According to 2007 statistics, the nationwide rate of seat belt usage in the United States is 82 percent. In Louisiana, it’s somewhat lower at about 75 percent. This rate of usage ranks Louisiana 42nd in the nation.
The bottom line: This is something upon which our state urgently needs to improve.
To improve seat belt usage is to save lives. Wearing a seat belt improves one’s chances of surviving a crash by 45 percent. Consider this: In 2007, more than 65 percent of people killed on Louisiana’s highways were not buckled up. How many of these lives could have been saved had these people been wearing their seat belts?
Here is another sad statistic: Nationwide, more than 2,500 people between ages 16 to 20 who were killed in crashes were not wearing seat belts – more than in almost any other age group.
In fact, more than 4,500 people in this age group were killed in crashes – a higher number than in all but one other age group.
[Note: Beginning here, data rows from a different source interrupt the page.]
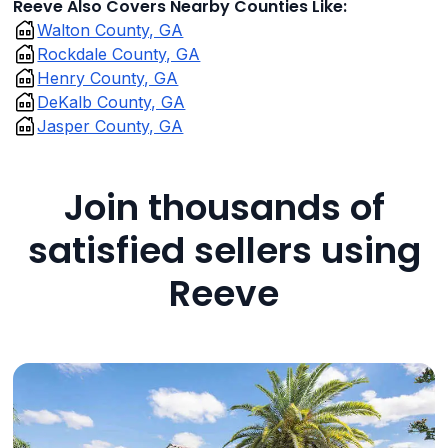
Reeve Also Covers Nearby Counties Like:
Walton County, GA
Rockdale County, GA
Henry County, GA
DeKalb County, GA
Jasper County, GA
Join thousands of
satisfied sellers using
Reeve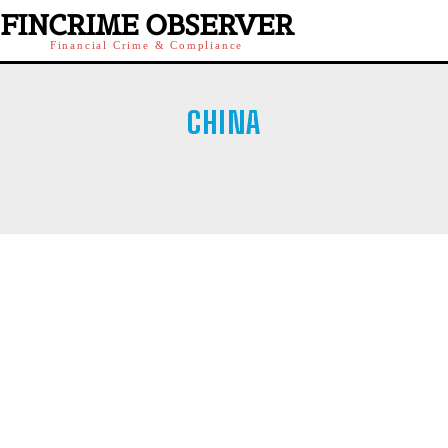
FINCRIME OBSERVER
Financial Crime & Compliance
CHINA
AUSTRIA
IRELAND
ITALY
POLAND
SINGAPORE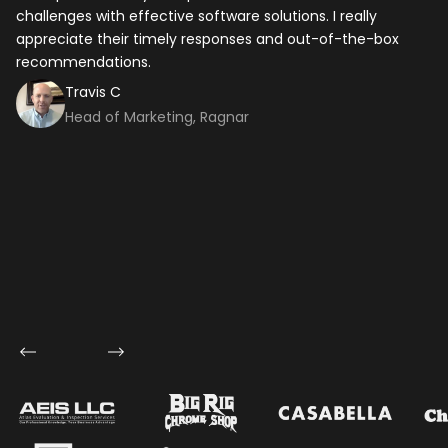
challenges with effective software solutions. I really
th
appreciate their timely responses and out-of-the-box
ti
recommendations.
ma
co
Travis C
Head of Marketing, Ragnar
Let's talk shop
Your Name
*
Email
*
Mobile Number
Company Name
Service
*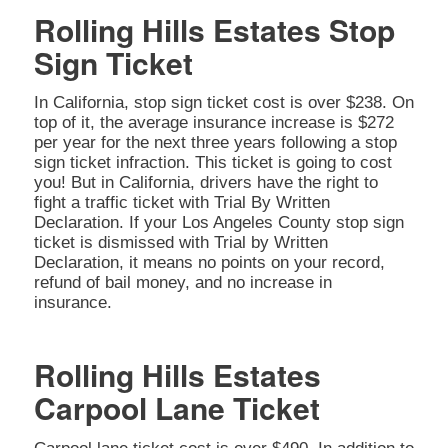
Rolling Hills Estates Stop
Sign Ticket
In California, stop sign ticket cost is over $238. On
top of it, the average insurance increase is $272
per year for the next three years following a stop
sign ticket infraction. This ticket is going to cost
you! But in California, drivers have the right to
fight a traffic ticket with Trial By Written
Declaration. If your Los Angeles County stop sign
ticket is dismissed with Trial by Written
Declaration, it means no points on your record,
refund of bail money, and no increase in
insurance.
Rolling Hills Estates
Carpool Lane Ticket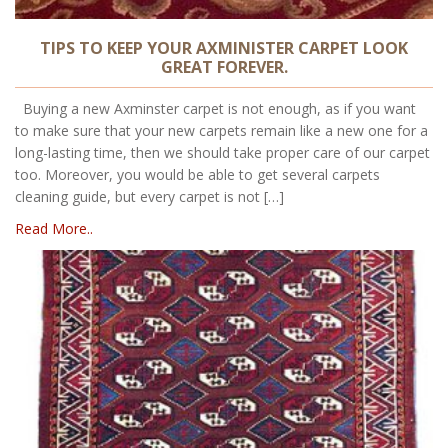
TIPS TO KEEP YOUR AXMINISTER CARPET LOOK
GREAT FOREVER.
Buying a new Axminster carpet is not enough, as if you want
to make sure that your new carpets remain like a new one for a
long-lasting time, then we should take proper care of our carpet
too. Moreover, you would be able to get several carpets
cleaning guide, but every carpet is not […]
Read More..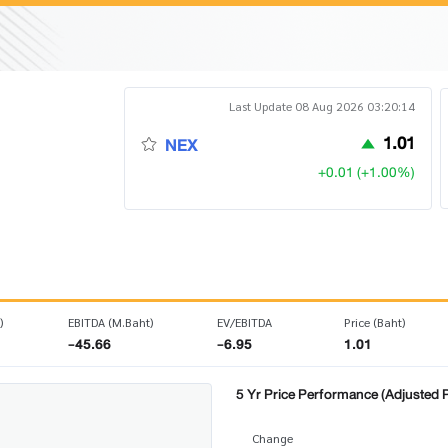
Last Update 08 Aug 2026 03:20:14
1.01
NEX
+0.01 (+1.00%)
)
EBITDA (M.Baht)
EV/EBITDA
Price (Baht)
-45.66
-6.95
1.01
5 Yr Price Performance (Adjusted P
Change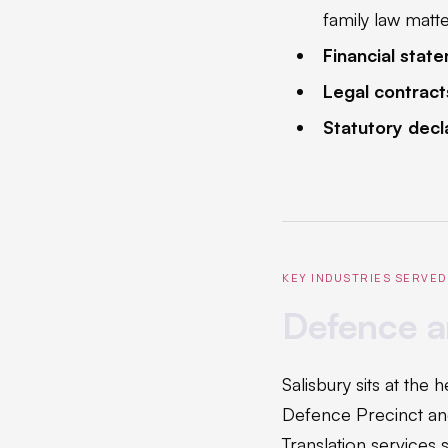
family law matt
Financial stat
Legal contract
Statutory decl
KEY INDUSTRIES SERVED
Defence a
Salisbury sits at the
Defence Precinct an
Translation services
This is especially horrifying when considering that drivers in this age group make up less than 10 percent of all drivers.
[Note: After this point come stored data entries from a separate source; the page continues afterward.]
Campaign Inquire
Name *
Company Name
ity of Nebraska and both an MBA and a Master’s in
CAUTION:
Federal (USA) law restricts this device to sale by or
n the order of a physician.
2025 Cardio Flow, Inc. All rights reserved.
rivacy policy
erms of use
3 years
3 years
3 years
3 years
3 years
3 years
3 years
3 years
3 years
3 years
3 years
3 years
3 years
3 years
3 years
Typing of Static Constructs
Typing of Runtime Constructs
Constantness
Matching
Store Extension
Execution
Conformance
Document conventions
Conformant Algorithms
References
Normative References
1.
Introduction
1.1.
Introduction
With that in mind, it is evident that the time has come for a new tactic to improve seat belt usage. I am convinced that a good way to increase seat belt usage – not only in Louisiana, but across the nation – is to teach good habits at an early age. We need to start reinforcing the importance of wearing a seat belt with our youngest citizens before they get a driver’s license.
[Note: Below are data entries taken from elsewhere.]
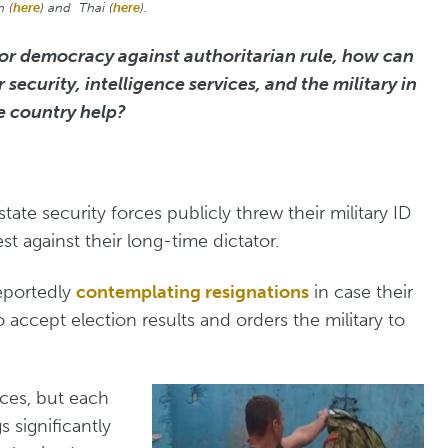
h (
here
) and Thai (
here
).
for democracy against authoritarian rule, how can
ecurity, intelligence services, and the military in
e country help?
ate security forces publicly threw their military ID
st against their long-time dictator.
reportedly
contemplating resignations
in case their
accept election results and orders the military to
ces, but each
s significantly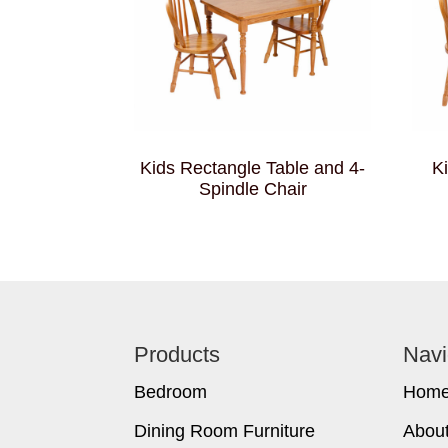
Kids Rectangle Table and 4-
K
Spindle Chair
Footer
Products
Navi
Bedroom
Hom
Dining Room Furniture
Abou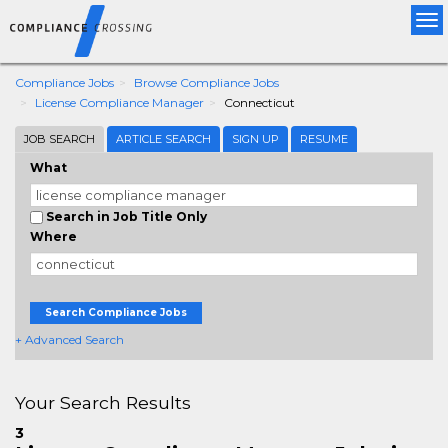
Tog
nav
Compliance Jobs
Browse Compliance Jobs
License Compliance Manager
Connecticut
JOB SEARCH
ARTICLE SEARCH
SIGN UP
RESUME
What
Search in Job Title Only
Where
Search Compliance Jobs
+ Advanced Search
Your Search Results
3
This spring, the Louisiana Highway Safety Commission will be participating in a national pilot program that involves reaching out to young people regarding seat belt usage.
The purpose of the program, which involves holding events at schools and other places that are geared to youngsters, is to determine the best method or program for convincing our youth to wear their seat belts. Even as I write this column, the LHSC is working hard to develop messages that teenagers will take to heart.
We will also be emphasizing to both teens and older motorists the importance of buckling up when riding in the back seat.
Studies have shown that riding unbuckled in the rear seat is risky for both that individual and those in the front seat. A study by the American Medical Association estimated that one in six crash deaths of drivers or front-seat passengers could be prevented if passengers in the back seat were buckled up.
All highway deaths are tragic, but the loss of a young life seems so much sadder. Law enforcement officers across Louisiana say that one of the hardest things they have to do is inform parents that their child was killed in a crash.
At the LHSC, we’re working to save lives. Convincing our younger generations to respect our important traffic laws will help keep Louisiana roadways safe both now and in the future.